東京に住んでいると、疑問に思うことが多い。
よく、『東京の人はまわりに無関心だ』という言葉を聞く。
たしかにそう思う場面は多い。それは、個が確立され、相互に干渉せず、個の自由が存在するということだろう。
しかし、時にそれが行き過ぎになっている場面も見かける。他人の干渉がない自由を勘違いして、自分勝手になっている人が多いような気がする。
他人に干渉しないことは、相互が、一定の最低限度の制約を守ることを約束していることが、条件となる。
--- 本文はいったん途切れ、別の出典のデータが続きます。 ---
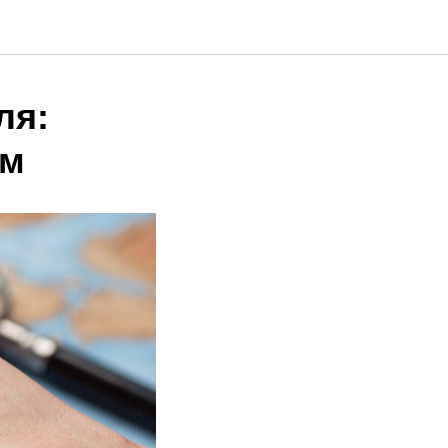
ля:
ям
社会性を持って、生きる人間にとって、集団の和を守ることは大切である。
その和を乱さないように、警察権力があり、法律や罰則がある。これは、今に始まった話でなく、かつての村八分などの罰にも現れるように、自分の存在が他人に認められないことは辛いものである。自分の存在自体も、他人に由来しているところも多い。
しかし、他人の目ばかりに注視して、自分を持てなくなることは問題である。
自分の信念は何人も持つべきである。
社会性を持ち、集団に属する人間社会にとって、個と集団、個と個、集団と集団の間には、利害が衝突する可能性は否めない。
だから、統治機構があり、法律がある。ルソーが、『社会契約論』において、自然状態を理想化し、自然に帰れと叫ぶ。自然状態は理想だからこそ、今の在り方に疑問を問い続けなければならない。社会に生きる人間にとって、それが課題であり、そこに本当の、自由・平等を精査する必要があるのではないか。